Branchenstudien 2025-2026 zur JavaScript-Indexierung im E-Commerce
Sonderfall: die E-Commerce-Kategorieseite
Kategorieseiten Seite 1 sollten redaktionellen Inhalt konzentrieren (Kategoriebeschreibung, Hervorhebung der Topseller-Produkte), um Autorität und thematische Relevanz zu kumulieren.
Vermeiden Sie die Indexierung von Sortierseiten (aufsteigend nach Preis, nach Beliebtheit), die Dutzende von URLs für identischen Inhalt generieren. Verwenden Sie robots.txt oder Noindex-Tags, um sie auszuschließen.
FAQ
Soll man Paginierungsseiten jenseits von Seite 1 auf Noindex setzen?

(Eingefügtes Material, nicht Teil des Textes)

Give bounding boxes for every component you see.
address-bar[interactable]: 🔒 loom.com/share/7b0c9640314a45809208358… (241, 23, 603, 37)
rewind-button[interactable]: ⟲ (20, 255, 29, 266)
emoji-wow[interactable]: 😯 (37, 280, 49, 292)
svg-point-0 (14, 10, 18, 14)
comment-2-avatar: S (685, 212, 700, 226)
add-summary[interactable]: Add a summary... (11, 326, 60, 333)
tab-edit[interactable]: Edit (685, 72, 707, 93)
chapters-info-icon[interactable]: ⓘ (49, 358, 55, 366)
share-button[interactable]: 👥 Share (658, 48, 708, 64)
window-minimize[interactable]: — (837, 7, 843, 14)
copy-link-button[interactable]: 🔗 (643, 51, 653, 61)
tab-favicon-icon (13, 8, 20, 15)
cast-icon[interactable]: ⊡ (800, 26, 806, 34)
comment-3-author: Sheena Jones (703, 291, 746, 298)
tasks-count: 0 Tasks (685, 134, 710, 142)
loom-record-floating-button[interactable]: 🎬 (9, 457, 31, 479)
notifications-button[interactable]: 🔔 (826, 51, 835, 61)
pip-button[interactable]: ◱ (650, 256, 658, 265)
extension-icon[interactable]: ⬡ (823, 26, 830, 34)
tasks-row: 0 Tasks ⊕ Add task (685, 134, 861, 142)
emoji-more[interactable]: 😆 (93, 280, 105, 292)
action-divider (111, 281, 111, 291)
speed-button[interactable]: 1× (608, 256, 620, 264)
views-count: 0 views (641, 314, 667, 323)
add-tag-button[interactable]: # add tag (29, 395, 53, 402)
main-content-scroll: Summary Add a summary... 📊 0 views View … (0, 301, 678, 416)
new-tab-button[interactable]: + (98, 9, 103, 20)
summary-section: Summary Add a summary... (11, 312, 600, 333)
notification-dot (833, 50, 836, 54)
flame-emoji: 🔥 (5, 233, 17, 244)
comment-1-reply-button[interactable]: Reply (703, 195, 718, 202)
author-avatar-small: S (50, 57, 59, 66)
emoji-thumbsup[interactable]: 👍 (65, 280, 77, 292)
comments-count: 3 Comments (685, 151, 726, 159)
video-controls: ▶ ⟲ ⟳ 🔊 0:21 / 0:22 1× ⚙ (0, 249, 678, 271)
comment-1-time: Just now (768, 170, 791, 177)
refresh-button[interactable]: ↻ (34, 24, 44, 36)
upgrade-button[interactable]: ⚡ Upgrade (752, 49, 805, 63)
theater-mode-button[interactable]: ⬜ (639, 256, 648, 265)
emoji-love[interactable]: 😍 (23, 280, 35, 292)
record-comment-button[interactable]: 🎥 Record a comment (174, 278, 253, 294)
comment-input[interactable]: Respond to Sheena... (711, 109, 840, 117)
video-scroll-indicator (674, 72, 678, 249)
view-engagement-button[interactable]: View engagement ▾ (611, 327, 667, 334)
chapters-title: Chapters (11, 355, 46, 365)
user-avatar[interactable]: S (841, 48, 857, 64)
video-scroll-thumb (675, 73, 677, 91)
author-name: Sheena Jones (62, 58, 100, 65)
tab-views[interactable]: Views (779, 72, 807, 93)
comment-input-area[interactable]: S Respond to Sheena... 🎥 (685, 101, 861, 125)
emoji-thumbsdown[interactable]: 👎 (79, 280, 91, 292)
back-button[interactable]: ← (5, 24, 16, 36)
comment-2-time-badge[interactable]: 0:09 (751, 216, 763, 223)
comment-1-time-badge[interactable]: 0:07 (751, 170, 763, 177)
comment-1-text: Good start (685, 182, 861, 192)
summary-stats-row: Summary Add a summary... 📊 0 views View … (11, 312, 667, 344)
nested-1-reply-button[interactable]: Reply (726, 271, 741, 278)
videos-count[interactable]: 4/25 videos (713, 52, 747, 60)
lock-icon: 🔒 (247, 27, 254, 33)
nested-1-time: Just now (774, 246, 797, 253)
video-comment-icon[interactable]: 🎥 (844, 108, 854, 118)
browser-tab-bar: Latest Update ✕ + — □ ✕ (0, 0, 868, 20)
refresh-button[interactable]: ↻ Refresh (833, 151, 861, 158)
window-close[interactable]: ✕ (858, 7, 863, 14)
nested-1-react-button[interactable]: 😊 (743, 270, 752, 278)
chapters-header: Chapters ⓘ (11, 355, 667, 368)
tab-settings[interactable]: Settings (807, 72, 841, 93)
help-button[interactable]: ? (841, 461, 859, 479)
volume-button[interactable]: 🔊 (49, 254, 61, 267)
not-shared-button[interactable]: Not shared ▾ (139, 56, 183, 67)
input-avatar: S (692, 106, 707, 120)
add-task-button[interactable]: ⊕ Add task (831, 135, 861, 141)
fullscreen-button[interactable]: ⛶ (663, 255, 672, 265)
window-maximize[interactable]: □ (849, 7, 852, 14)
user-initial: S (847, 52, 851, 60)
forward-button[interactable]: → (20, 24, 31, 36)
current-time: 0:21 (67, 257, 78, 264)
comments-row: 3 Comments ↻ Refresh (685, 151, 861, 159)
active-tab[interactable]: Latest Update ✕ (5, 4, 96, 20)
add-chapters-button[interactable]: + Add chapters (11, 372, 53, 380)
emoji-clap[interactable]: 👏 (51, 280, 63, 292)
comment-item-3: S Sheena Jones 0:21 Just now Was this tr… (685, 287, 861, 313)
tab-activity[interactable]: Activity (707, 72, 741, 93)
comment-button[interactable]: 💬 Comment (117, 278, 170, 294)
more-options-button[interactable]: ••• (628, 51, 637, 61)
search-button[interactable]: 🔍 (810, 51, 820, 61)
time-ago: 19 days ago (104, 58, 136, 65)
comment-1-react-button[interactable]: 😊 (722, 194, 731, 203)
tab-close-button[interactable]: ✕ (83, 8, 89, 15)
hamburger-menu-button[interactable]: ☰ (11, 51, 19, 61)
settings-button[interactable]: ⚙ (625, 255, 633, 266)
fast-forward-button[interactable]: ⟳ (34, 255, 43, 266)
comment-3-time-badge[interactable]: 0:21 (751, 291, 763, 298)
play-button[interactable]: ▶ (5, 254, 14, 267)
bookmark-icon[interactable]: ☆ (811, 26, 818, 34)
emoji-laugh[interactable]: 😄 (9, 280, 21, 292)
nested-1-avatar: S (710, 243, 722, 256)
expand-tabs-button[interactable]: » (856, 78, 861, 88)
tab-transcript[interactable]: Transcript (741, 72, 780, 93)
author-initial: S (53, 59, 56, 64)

Nein, in der Regel. Paginierte Seiten mit einzigartigen Produkten oder Artikeln verdienen es, indexiert zu werden. Noindex entzieht Google den Zugang zu echten Inhalten und kann dazu führen, dass wichtige Produkte aus den Ergebnissen verschwinden.
Ist ein Canonical von Seite 2 auf Seite 1 eine Best Practice?
Nein. Wenn Seite 2 andere Inhalte als Seite 1 auflistet, zeigt ein Canonical auf Seite 1 Google an, dass beide Seiten identisch sind, was zur Desindexierung von Seite 2 führt. Verwenden Sie einen selbstreferenziellen Canonical.
Kann Google tiefe Paginierungsseiten indexieren?
Ja, wenn die Navigationslinks in HTML und zugänglich sind. Seite 20 eines Blogs kann indexiert werden, wenn sie über Paginierungslinks zugänglich ist. Die Einschränkung ist das Crawl-Budget: sehr große Paginierungen werden weniger häufig gecrawlt.